As all of you who frequent these pages know, I like to post original works. This time the story I would like to share w/ all of you is not my own, but that of a Chinese philosopher who lived in the 4th and 3rd centuries B.C.E. It goes as follows:

"Think about Ox Mountain. Picture it to yourself. It's bare and rugged, all stone and rock and mud slides. But there once was a time when Ox Mountain was covered with a beautiful forest. Because the mountain is in an important and powerful state, the forest was clear cut; every tree fell to the axe, and not a one was left standing. Is it any wonder that there's nothing beautiful to see there?

Still, life goes on. After the loggers left and the mountain could rest, as night followed day and rain followed sunshine, fresh green sprouts started shooting up around the trees' stumps. Seeing these, people turned their cattle and goats loose upon the mountain, to graze on the shoots. That's why the mountain is as stripped and bare as it is.

Now, when people look at the mountain, all they see is rock and mud. And then they assume that is all there ever was. they do not remember the mountain when it was covered with a forest. But shall we say it is the nature of this mountain to be rock and mud?

And what about the nature of human beings? Shall we say of the heart of any person that it was completely lacking in jen (compassion) and yi (morality)?

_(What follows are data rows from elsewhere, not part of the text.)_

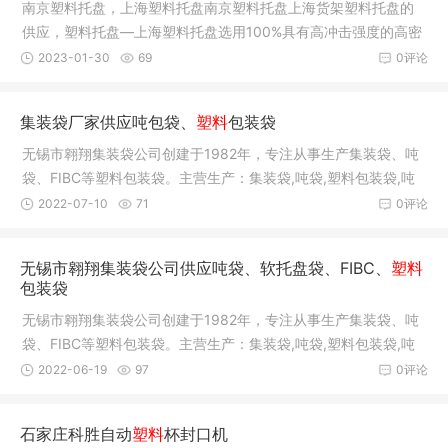
南京塑料托盘，上海塑料托盘南京塑料托盘上海货架塑料托盘的
供应，塑料托盘—上海塑料托盘选用100%具有高冲击强度的高密
聚乙烯或
2023-01-30
69
0评论
集装袋厂家供应吨包袋、
塑料
包装袋
无锡市翱翔集装袋公司创建于1982年，专注从事生产集装袋、吨
袋、FIBC等塑料包装袋。主营生产：集装袋,吨袋,塑料包装袋,吨
包袋,污
2022-07-10
71
0评论
无锡市翱翔集装袋公司供应吨袋、软托盘袋、FIBC、
塑料
包装袋
无锡市翱翔集装袋公司创建于1982年，专注从事生产集装袋、吨
袋、FIBC等塑料包装袋。主营生产：集装袋,吨袋,塑料包装袋,吨
包袋,污
2022-06-19
97
0评论
石家庄科胜自动
塑料
杯封口机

A person loses his true heart the same way the mountain lost its trees. When cut down day after day, can the heart retain its beauty?"

--Mencius (370 - 290 B.C.E., China)

 

This story reminds me of something I once read in the book "Life After God" by Douglas Coupland. By far the best and most influencial work I have ever read, it is sort of my own personal bible. No blasphemy intended, only complement.

"...And then I felt sad because I realized that once people are broken in certain ways, they can't ever be fixed, and this is something nobody ever tells you when you are young and it never fails to surprise you as you grow older as you see the people in your life break on by one. You wonder when your turn is going to be, or if it's already happened." -- Life After God p. 207

 

Is it my turn yet? Is it too late? Or can I still be saved?